Stored data entries

----

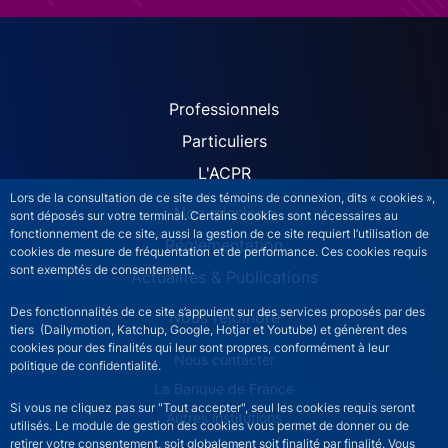
ACPR site navigation (Fren
Professionnels
Particuliers
L'ACPR
Lors de la consultation de ce site des témoins de connexion, dits « cookies »,
Nos missions
sont déposés sur votre terminal. Certains cookies sont nécessaires au
fonctionnement de ce site, aussi la gestion de ce site requiert l’utilisation de
Réglementation
cookies de mesure de fréquentation et de performance. Ces cookies requis
sont exemptés de consentement.
Actualités & Publications
Des fonctionnalités de ce site s’appuient sur des services proposés par des
Nous rejoindre
tiers (Dailymotion, Katchup, Google, Hotjar et Youtube) et génèrent des
cookies pour des finalités qui leur sont propres, conformément à leur
ACPR footer secondary menu (French)
Nous contacter
politique de confidentialité.
La Banque de France
Si vous ne cliquez pas sur "Tout accepter", seul les cookies requis seront
Autres institutions
utilisés. Le module de gestion des cookies vous permet de donner ou de
retirer votre consentement, soit globalement soit finalité par finalité. Vous
LinkedIn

----

**Task:** Transcribe all of the entries word for word, but skip any pictures they contain.

**Result of the task:**
ACPR site navigation (Fren
Professionnels
Particuliers
L'ACPR
Lors de la consultation de ce site des témoins de connexion, dits « cookies »,
Nos missions
sont déposés sur votre terminal. Certains cookies sont nécessaires au
fonctionnement de ce site, aussi la gestion de ce site requiert l’utilisation de
Réglementation
cookies de mesure de fréquentation et de performance. Ces cookies requis
sont exemptés de consentement.
Actualités & Publications
Des fonctionnalités de ce site s’appuient sur des services proposés par des
Nous rejoindre
tiers (Dailymotion, Katchup, Google, Hotjar et Youtube) et génèrent des
cookies pour des finalités qui leur sont propres, conformément à leur
ACPR footer secondary menu (French)
Nous contacter
politique de confidentialité.
La Banque de France
Si vous ne cliquez pas sur "Tout accepter", seul les cookies requis seront
Autres institutions
utilisés. Le module de gestion des cookies vous permet de donner ou de
retirer votre consentement, soit globalement soit finalité par finalité. Vous
LinkedIn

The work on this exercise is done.